Saltar al contenido principal

ADR 005 — Separated alphaswarm_controller/ micro-project

  • Status: Accepted (2026-05-18)
  • Authors: Platform team
  • Supersedes: Embeds in alphaswarm/api/routes/control_plane.py
  • Related: ADR 002, ADR 003, ADR 004

Context

The in-flight alphaswarm/api/routes/control_plane.py exposes deploy / destroy / restart / logs endpoints to the Vite Control Plane UI. It already covers the "local k3d" and "rpi_kubernetes" targets and delegates mutating ops to TerraformRuntime via Celery tasks (see alphaswarm/api/routes/control_plane.py).

The refactor wants the control plane to:

  1. Speak five backends (docker_compose, kubernetes, AWS, Azure, GCP) — not just two Terraform stacks.
  2. Be deployable on its own (/deployments/compose/docker-compose.admin.yml, isolated alphaswarm-admin Docker network) so an operator can run "just the control plane" against a remote cluster.
  3. Be releasable independently from the AlphaSwarm monolith (different cadence, different SLOs).
  4. Have a security boundary that doesn't bleed in if alphaswarm itself is compromised — and vice versa.

The strict-isolation reading of the prompt's hard constraint ("Never import alphaswarm.* modules inside alphaswarm_controller/") plus the existing alphaswarm/ codebase yields three integration patterns:

  1. Strict separation — duplicate every model, validator, and adapter into alphaswarm_controller/. 2x code, fully independent release.
  2. Shared lower-level library — extract reusable bits (Pydantic topology models, JWT validator, K8s adapter ABCs, credential protocol) into a NEW alphaswarm_core/ package both alphaswarm/ and alphaswarm_controller/ depend on. No alphaswarm.* imports in CP, but shared lower-level code stays DRY.
  3. Evolve in place — keep control plane in alphaswarm/; just add the alphaswarm_client container + Auth0 RBAC.

Decision

Adopt pattern 2 — the shared-library approach.

  1. New top-level package alphaswarm_core/ is created with its own pyproject.toml (installable as alphaswarm-core).
  2. Move (with back-compat re-exports from alphaswarm/) the following into alphaswarm_core/:
    • topology/ — Pydantic models from alphaswarm/deployment/topology.py (data classes only; loaders stay in alphaswarm/).
    • auth/ — Auth0 JWT validator from alphaswarm/auth/providers/auth0.py + alphaswarm/api/security.py's claim validation + new resource_filter.py (ADR 003).
    • kubernetes/KubernetesAdapter ABC from alphaswarm/kubernetes/protocol.py.
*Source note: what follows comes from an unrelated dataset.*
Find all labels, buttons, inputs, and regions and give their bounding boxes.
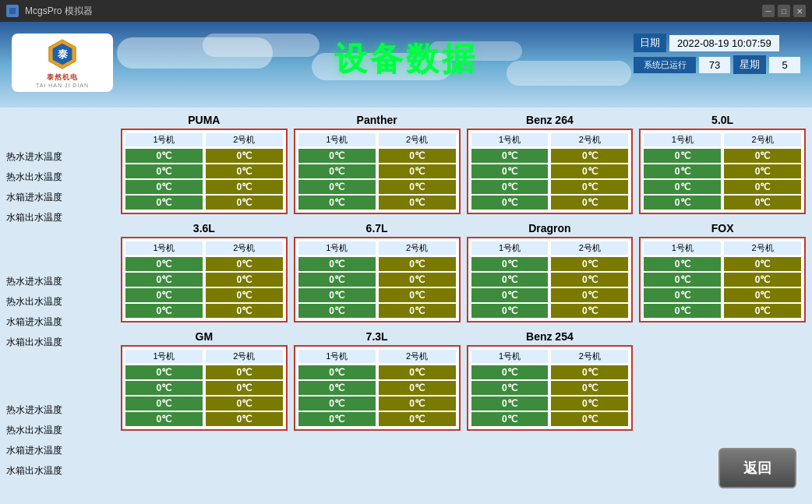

Concrete adapters (InClusterAdapter, LocalComposeAdapter, RpiClusterAdapter) stay in alphaswarm/.
    • credentials/SecretStore protocol + CredentialResolver interface. Concrete stores stay in alphaswarm/.
    • connectivity/ — NEW ConnectivityConfig Pydantic settings model with ALPHASWARM_*_URL matrix.
    • models/DeploymentSpec, DeploymentStatus, MetricPoint, NodeHealth (referenced by both alphaswarm.api.routes.control_plane and the new alphaswarm_controller.api.routers).
  3. The alphaswarm_controller/ micro-project (own pyproject.toml) depends ONLY on alphaswarm-core. It never imports alphaswarm.*.
  4. alphaswarm/ keeps the runtimes, ledger writers, registry implementations, and concrete adapters. It also depends on alphaswarm-core (just like alphaswarm_controller/).
  5. Back-compat shims in alphaswarm/deployment/, alphaswarm/auth/, alphaswarm/kubernetes/, alphaswarm/credentials/ re-export from alphaswarm_core so no existing import paths break and no other AlphaSwarm module needs to change in this PR.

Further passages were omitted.